Vaultingly ambitious, thrillingly well-written, charged with moral fervor and rueful compassion. How will this dazzling...

Awards & Accolades

Our Verdict

  • Our Verdict
  • GET IT


  • Kirkus Reviews'
    Best Books Of 2016


  • Kirkus Prize
  • Kirkus Prize
    winner

Morgan follows up her slim, keening debut (All the Living, 2009) with an epic novel steeped in American history and geography.

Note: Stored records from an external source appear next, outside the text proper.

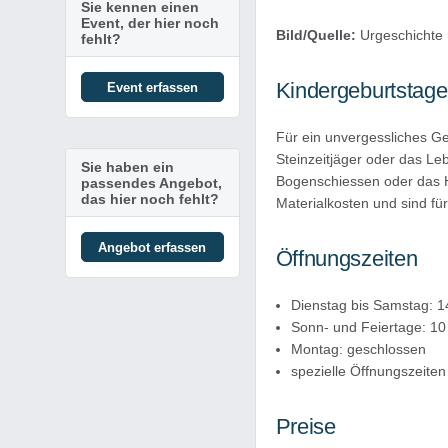
Sie kennen einen
Event, der hier noch
Bild/Quelle:
Urgeschichte 
fehlt?
Kindergeburtstage
Event erfassen
Für ein unvergessliches Ge
Steinzeitjäger oder das Le
Sie haben ein
Bogenschiessen oder das H
passendes Angebot,
das hier noch fehlt?
Materialkosten und sind fü
Angebot erfassen
Öffnungszeiten
Dienstag bis Samstag: 1
Sonn- und Feiertage: 10
Montag: geschlossen
spezielle Öffnungszeite
Preise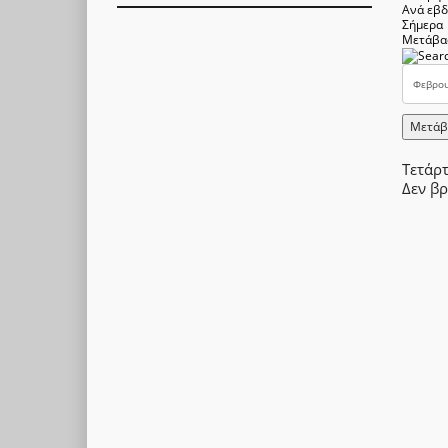
Ανά εβ
Σήμερα
Μετάβα
Μετάβ
Τετάρ
Δεν β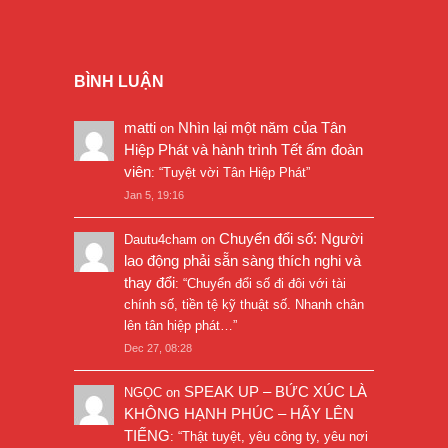
BÌNH LUẬN
matti
Nhìn lại một năm của Tân
on
Hiệp Phát và hành trình Tết ấm đoàn
viên
: “
Tuyệt vời Tân Hiệp Phát
”
Jan 5, 19:16
Chuyển đổi số: Người
Dautu4cham
on
lao động phải sẵn sàng thích nghi và
thay đổi
: “
Chuyển đổi số đi đôi với tài
chính số, tiền tệ kỹ thuật số. Nhanh chân
lên tân hiệp phát…
”
Dec 27, 08:28
SPEAK UP – BỨC XÚC LÀ
NGỌC
on
KHÔNG HẠNH PHÚC – HÃY LÊN
TIẾNG
: “
Thật tuyệt, yêu công ty, yêu nơi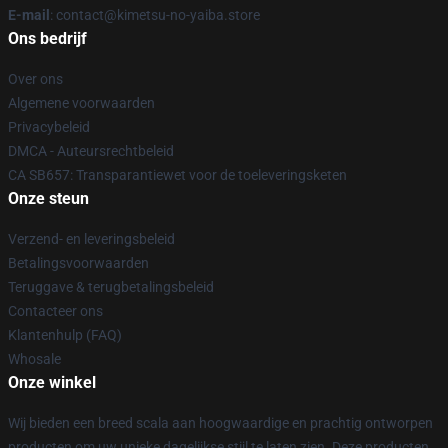
E-mail
: contact@kimetsu-no-yaiba.store
Ons bedrijf
Over ons
Algemene voorwaarden
Privacybeleid
DMCA - Auteursrechtbeleid
CA SB657: Transparantiewet voor de toeleveringsketen
Onze steun
Verzend- en leveringsbeleid
Betalingsvoorwaarden
Teruggave & terugbetalingsbeleid
Contacteer ons
Klantenhulp (FAQ)
Whosale
Onze winkel
Wij bieden een breed scala aan hoogwaardige en prachtig ontworpen
producten om uw unieke dagelijkse stijl te laten zien. Deze producten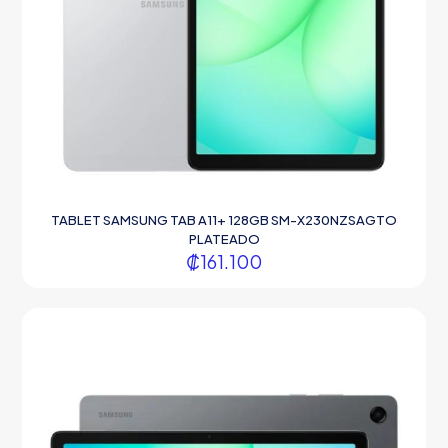
TABLET SAMSUNG TAB A11+ 128GB SM-X230NZSAGTO
PLATEADO
₡
161.100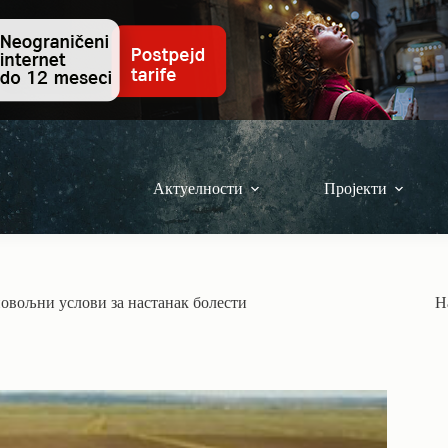
Актуелности
Пројекти
повољни услови за настанак болести
Н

As a boy, Henry Forge determines to turn the land his aristocratic Kentucky family has planted with corn for generations into a farm for racehorses. Henry grows into an arrogant, hard man, imbued with the unthinking racism and sexism of his haughty father and unnaturally focused on his only child, Henrietta. Before she leaves him, wife Judith loudly voices the novel’s seething strain of bitterness about the lot of women in this world, but her anger is nothing compared to the rage of Allmon Shaughnessy, an African-American man who enters the story in the early 2000s, when Henrietta and he are both in their 20s. Backtracking to trace Allmon’s past, Morgan’s gothic tale of Southern decadence deepens into a searing investigation of racism’s enduring legacy. Allmon’s ailing, hard-pressed mother and her father, a storefront preacher and veteran civil rights activist, are notable among the teeming cast of brilliantly drawn secondary characters who populate the bleak saga of an intelligent, sensitive boy with zero prospects; by the time he’s 17, Allmon is in jail, where he discovers the knack with horses that gets him hired on the Forges’ farm. A few years go by, Henrietta and Allmon become lovers, but there’s little hope of a happy future for such damaged people. A series of five brilliant riffs called Interludes anchor this modern tale in a vast sweep of geological time and the grim particulars of Allmon’s ancestor, a runaway slave named Scipio. The consequences of the Forges’ brutality and pride come home to roost in an apocalyptic climax just after their extraordinary filly Hellsmouth runs the 2006 Kentucky Derby; it’s entirely appropriate to Morgan’s dark vision that it’s not the guiltiest who pay the highest price.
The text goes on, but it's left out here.